Bonds: Gilts dip as Italian debt rallies
These were the movements in some of the most widely-followed 10-year sovereign bond yields:
US: 2.95% (+1bp)
UK: 1.41% (+2bp)
Germany: 0.49% (+4bp)
France: 0.91% (+9bp)
Spain: 1.44% (-3bp)
Italy: 2.84% (-29bp)
Greece: 4.51% (-19bp)
Portugal: 2.0% (-6bp)
Japan: 0.05% (+0bp)
Gilts dipped at the start of the week, after Italy's new finance minister, Giovanni Tria vowed that his country would remain in the single currency bloc, sapping them of some of the risk-haven allure that they had enjoyed over the previous few weeks.
In an interview with Italian daily Corriere della Sera, Tria said there had been no discussion of any proposal to exit the euro, even as he hinted at a more responsible fiscal stance on the part of the new government in power.
Reacting to the news, the yield on the benchmark two-year Italian government note dropped by an out-sized 61 basis points to 1.10%.
Nevertheless, that remained far above the yield on similarly-dated Spanish debt which was at -0.18%, which in turn was just a shade above where yields on Italian notes had traded at the start of May.

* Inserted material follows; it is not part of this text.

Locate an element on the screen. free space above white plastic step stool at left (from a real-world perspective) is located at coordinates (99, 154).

On a more constructive note perhaps, on 29 May yields on two-year Italian debt had hit an eye-watering 2.73% on an intraday basis.
Gilts also brushed off a much weaker-than-expected reading on manufacturing output, which cratered by 1.4% month-on-month in April (consensus: 0.3%) - the largest drop since 2012.

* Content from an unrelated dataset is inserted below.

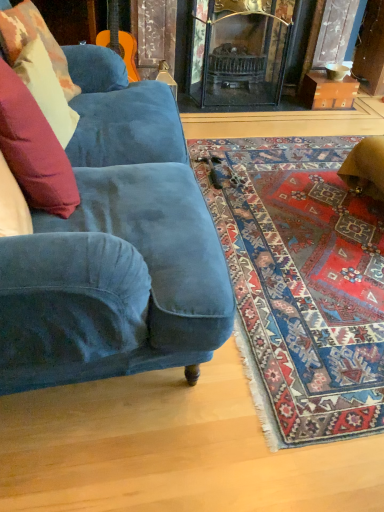 Identify the location of free space to the left of brown cardboard box at upper right. This screenshot has height=512, width=384. 287,102.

Output of investment goods was especially weak, falling by 2.5% month-on-month, which pushed the quarterly rate of growth from 2.3% as of March to 1.1% in April.
Foreign trade data was also on the weak side, with the total deficit on trade in goods and services widening from -£3.2bn for March to -£5.3bn in April, as exports fell back to their lowest ebb since October 2016.
All in all, Monday's figures pointed to growth of just 0.3% quarter-on-quarter, even after growth of only 0.1% over the first three months of 2018.
In the background, and ahead of Wednesday's US central bank meeting, Fed funds futures were pointing to just under even odds of three more interest rate hikes before the year was out.